(Instructions for the task) The answer must be every line of the records below that contains the word "Blue", copied out.

(Dataset content)
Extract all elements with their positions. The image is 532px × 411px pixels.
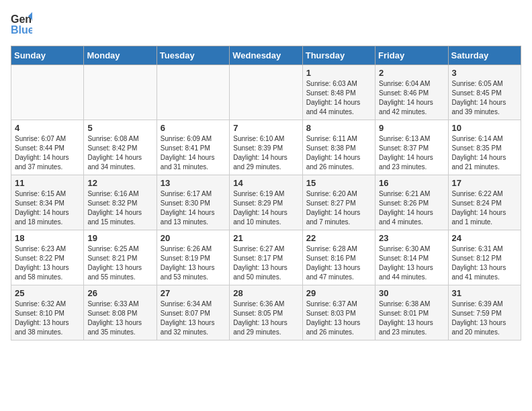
calendar-cell: 23Sunrise: 6:30 AM Sunset: 8:14 PM Dayli… — [375, 230, 448, 285]
day-header-thursday: Thursday — [302, 46, 375, 65]
day-info: Sunrise: 6:37 AM Sunset: 8:03 PM Dayligh… — [306, 300, 371, 337]
calendar-cell: 1Sunrise: 6:03 AM Sunset: 8:48 PM Daylig… — [302, 65, 375, 120]
day-info: Sunrise: 6:16 AM Sunset: 8:32 PM Dayligh… — [87, 189, 152, 227]
calendar-cell: 20Sunrise: 6:26 AM Sunset: 8:19 PM Dayli… — [157, 230, 229, 285]
day-number: 27 — [161, 288, 226, 298]
day-number: 21 — [233, 233, 298, 243]
day-number: 2 — [379, 68, 444, 78]
calendar-cell: 3Sunrise: 6:05 AM Sunset: 8:45 PM Daylig… — [448, 65, 521, 120]
calendar-cell — [84, 65, 157, 120]
day-number: 8 — [306, 123, 371, 133]
day-number: 16 — [379, 178, 444, 188]
day-info: Sunrise: 6:36 AM Sunset: 8:05 PM Dayligh… — [233, 300, 298, 337]
day-info: Sunrise: 6:11 AM Sunset: 8:38 PM Dayligh… — [306, 134, 371, 172]
calendar-cell: 30Sunrise: 6:38 AM Sunset: 8:01 PM Dayli… — [375, 285, 448, 340]
day-number: 12 — [87, 178, 152, 188]
day-info: Sunrise: 6:09 AM Sunset: 8:41 PM Dayligh… — [161, 134, 226, 172]
calendar-week-5: 25Sunrise: 6:32 AM Sunset: 8:10 PM Dayli… — [11, 285, 521, 340]
day-info: Sunrise: 6:04 AM Sunset: 8:46 PM Dayligh… — [379, 79, 444, 117]
calendar-cell: 12Sunrise: 6:16 AM Sunset: 8:32 PM Dayli… — [84, 175, 157, 230]
day-number: 1 — [306, 68, 371, 78]
day-number: 19 — [87, 233, 152, 243]
day-info: Sunrise: 6:05 AM Sunset: 8:45 PM Dayligh… — [452, 79, 517, 117]
day-number: 31 — [452, 288, 517, 298]
header: General Blue — [11, 11, 521, 40]
day-header-wednesday: Wednesday — [230, 46, 302, 65]
day-number: 7 — [233, 123, 298, 133]
calendar-cell: 29Sunrise: 6:37 AM Sunset: 8:03 PM Dayli… — [302, 285, 375, 340]
day-number: 9 — [379, 123, 444, 133]
day-info: Sunrise: 6:15 AM Sunset: 8:34 PM Dayligh… — [15, 189, 80, 227]
calendar-cell: 21Sunrise: 6:27 AM Sunset: 8:17 PM Dayli… — [230, 230, 302, 285]
day-number: 10 — [452, 123, 517, 133]
day-number: 15 — [306, 178, 371, 188]
day-info: Sunrise: 6:32 AM Sunset: 8:10 PM Dayligh… — [15, 300, 80, 337]
day-header-monday: Monday — [84, 46, 157, 65]
calendar-cell: 26Sunrise: 6:33 AM Sunset: 8:08 PM Dayli… — [84, 285, 157, 340]
calendar-cell: 24Sunrise: 6:31 AM Sunset: 8:12 PM Dayli… — [448, 230, 521, 285]
calendar-cell: 25Sunrise: 6:32 AM Sunset: 8:10 PM Dayli… — [11, 285, 84, 340]
day-info: Sunrise: 6:21 AM Sunset: 8:26 PM Dayligh… — [379, 189, 444, 227]
svg-text:Blue: Blue — [11, 24, 32, 36]
calendar-cell: 27Sunrise: 6:34 AM Sunset: 8:07 PM Dayli… — [157, 285, 229, 340]
day-header-sunday: Sunday — [11, 46, 84, 65]
day-header-tuesday: Tuesday — [157, 46, 229, 65]
logo: General Blue — [11, 11, 32, 40]
calendar-cell: 28Sunrise: 6:36 AM Sunset: 8:05 PM Dayli… — [230, 285, 302, 340]
day-info: Sunrise: 6:13 AM Sunset: 8:37 PM Dayligh… — [379, 134, 444, 172]
day-number: 14 — [233, 178, 298, 188]
day-info: Sunrise: 6:07 AM Sunset: 8:44 PM Dayligh… — [15, 134, 80, 172]
day-number: 6 — [161, 123, 226, 133]
calendar-cell: 7Sunrise: 6:10 AM Sunset: 8:39 PM Daylig… — [230, 120, 302, 175]
calendar-cell: 22Sunrise: 6:28 AM Sunset: 8:16 PM Dayli… — [302, 230, 375, 285]
calendar: SundayMondayTuesdayWednesdayThursdayFrid… — [11, 46, 521, 340]
day-info: Sunrise: 6:23 AM Sunset: 8:22 PM Dayligh… — [15, 244, 80, 282]
day-number: 18 — [15, 233, 80, 243]
calendar-cell: 17Sunrise: 6:22 AM Sunset: 8:24 PM Dayli… — [448, 175, 521, 230]
day-info: Sunrise: 6:34 AM Sunset: 8:07 PM Dayligh… — [161, 300, 226, 337]
calendar-week-3: 11Sunrise: 6:15 AM Sunset: 8:34 PM Dayli… — [11, 175, 521, 230]
calendar-week-1: 1Sunrise: 6:03 AM Sunset: 8:48 PM Daylig… — [11, 65, 521, 120]
day-number: 22 — [306, 233, 371, 243]
calendar-cell: 11Sunrise: 6:15 AM Sunset: 8:34 PM Dayli… — [11, 175, 84, 230]
calendar-cell: 31Sunrise: 6:39 AM Sunset: 7:59 PM Dayli… — [448, 285, 521, 340]
day-number: 13 — [161, 178, 226, 188]
calendar-cell: 14Sunrise: 6:19 AM Sunset: 8:29 PM Dayli… — [230, 175, 302, 230]
calendar-cell: 6Sunrise: 6:09 AM Sunset: 8:41 PM Daylig… — [157, 120, 229, 175]
calendar-cell: 4Sunrise: 6:07 AM Sunset: 8:44 PM Daylig… — [11, 120, 84, 175]
day-info: Sunrise: 6:03 AM Sunset: 8:48 PM Dayligh… — [306, 79, 371, 117]
calendar-week-4: 18Sunrise: 6:23 AM Sunset: 8:22 PM Dayli… — [11, 230, 521, 285]
day-number: 4 — [15, 123, 80, 133]
calendar-cell: 13Sunrise: 6:17 AM Sunset: 8:30 PM Dayli… — [157, 175, 229, 230]
calendar-cell: 9Sunrise: 6:13 AM Sunset: 8:37 PM Daylig… — [375, 120, 448, 175]
calendar-cell: 5Sunrise: 6:08 AM Sunset: 8:42 PM Daylig… — [84, 120, 157, 175]
day-number: 25 — [15, 288, 80, 298]
day-number: 26 — [87, 288, 152, 298]
calendar-cell: 10Sunrise: 6:14 AM Sunset: 8:35 PM Dayli… — [448, 120, 521, 175]
day-number: 23 — [379, 233, 444, 243]
calendar-cell — [157, 65, 229, 120]
calendar-cell: 18Sunrise: 6:23 AM Sunset: 8:22 PM Dayli… — [11, 230, 84, 285]
day-info: Sunrise: 6:31 AM Sunset: 8:12 PM Dayligh… — [452, 244, 517, 282]
day-number: 20 — [161, 233, 226, 243]
calendar-cell — [230, 65, 302, 120]
day-info: Sunrise: 6:22 AM Sunset: 8:24 PM Dayligh… — [452, 189, 517, 227]
svg-text:General: General — [11, 13, 32, 25]
calendar-week-2: 4Sunrise: 6:07 AM Sunset: 8:44 PM Daylig… — [11, 120, 521, 175]
day-number: 28 — [233, 288, 298, 298]
day-info: Sunrise: 6:10 AM Sunset: 8:39 PM Dayligh… — [233, 134, 298, 172]
day-info: Sunrise: 6:38 AM Sunset: 8:01 PM Dayligh… — [379, 300, 444, 337]
day-info: Sunrise: 6:20 AM Sunset: 8:27 PM Dayligh… — [306, 189, 371, 227]
calendar-cell: 19Sunrise: 6:25 AM Sunset: 8:21 PM Dayli… — [84, 230, 157, 285]
logo-icon: General Blue — [11, 11, 32, 40]
day-info: Sunrise: 6:33 AM Sunset: 8:08 PM Dayligh… — [87, 300, 152, 337]
day-number: 11 — [15, 178, 80, 188]
day-info: Sunrise: 6:14 AM Sunset: 8:35 PM Dayligh… — [452, 134, 517, 172]
calendar-cell: 15Sunrise: 6:20 AM Sunset: 8:27 PM Dayli… — [302, 175, 375, 230]
calendar-header-row: SundayMondayTuesdayWednesdayThursdayFrid… — [11, 46, 521, 65]
day-info: Sunrise: 6:19 AM Sunset: 8:29 PM Dayligh… — [233, 189, 298, 227]
day-info: Sunrise: 6:17 AM Sunset: 8:30 PM Dayligh… — [161, 189, 226, 227]
day-number: 30 — [379, 288, 444, 298]
day-info: Sunrise: 6:25 AM Sunset: 8:21 PM Dayligh… — [87, 244, 152, 282]
day-number: 24 — [452, 233, 517, 243]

(Reply)
header: General Blue — [11, 11, 521, 40]
svg-text:Blue: Blue — [11, 24, 32, 36]
logo: General Blue — [11, 11, 32, 40]
logo-icon: General Blue — [11, 11, 32, 40]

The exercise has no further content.